As William Tecumseh Sherman's army began its march from Atlanta to the sea, Confederate general Joseph E. Johnston observed, "If his army goes to hell, it will corduroy the road" (p. 264). In this important book, Thomas F. Army Jr. does a masterful job of proving Johnston's assessment correct. Indeed, Army shows that northern victory depended on engineering prowess to overcome swamps, mud, mountains, rivers, and trench warfare, as well as Confederate cavalry raids, advantages in interior lines, and a deteriorating southern railroad system.

Army's central thesis is that the antebellum North embraced education, technology, and progress, therefore creating a culture that encouraged common schools, mechanics' institutes, and agricultural reform. He makes a solid case that northern attitudes played a significant role in giving the Union the "masters and mechanics" with the educational and technical background to meet the engineering demands that radically transformed and modernized the Union army (p. 1).

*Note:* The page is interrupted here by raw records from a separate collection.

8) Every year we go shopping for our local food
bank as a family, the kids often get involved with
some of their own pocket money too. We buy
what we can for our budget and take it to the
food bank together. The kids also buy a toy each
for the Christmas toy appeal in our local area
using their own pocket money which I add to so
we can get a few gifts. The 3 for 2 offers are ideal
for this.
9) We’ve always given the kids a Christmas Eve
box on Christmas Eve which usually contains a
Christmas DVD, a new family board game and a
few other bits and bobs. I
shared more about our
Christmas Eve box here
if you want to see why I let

He also avers that the antebellum South rejected these same ideas, and that southern resistance toward progress and technological change were driven by a commitment to slavery. Although this thesis is familiar, some historians, especially those who study the antebellum southern economy, will find much of Army's argument on the southern economy less persuasive.

By far, the strongest sections of Army's study involve how the Union war effort evolved over time and how military commanders came to understand that engineering was the key to victory. Beginning with Ulysses S. Grant's use of engineers to try to circumvent Vicksburg by changing the course of the Mississippi River, Army gives a compelling account of how Union engineers overcame remarkable obstacles through innovation, organization, and Yankee can-do-ism. Army also explains the managerial revolution associated with railroads, notably how military leaders and civilian railroad managers coordinated their actions with the creation of the United States Military Railroad. In contrast, the Confederacy never centralized its railroad system, whose management remained chaotic throughout the war. Army contends that historians have overplayed the role, in this resistance to national control, of ideology and a belief in states' rights, while not giving enough credence to the South's hostility toward technology and change as a factor. Although Army strives to provide a balance in his analysis, it is heavily weighted toward the Union army's engineering efforts.

Overall, Army has made a major contribution to the understanding of how engineering and technology played a vital role in Union victory. Every scholar interested in the Civil War, the Union war effort, and the history of technology should grapple with his arguments and their implications. Southern historians may be disappointed in Army's analysis of the South, but it shows that more research needs to be done on the role of technology in the South. Along with Mark R. Wilson's The Business of Civil War: Military Mobilization and the State, 1861–1865 (Baltimore, 2006), Army's Engineering Victory: How [End Page 703] Technology Won the Civil War provides essential scholarship on how logistics, management, and technology revolutionized both the economy and warfare in nineteenth-century America.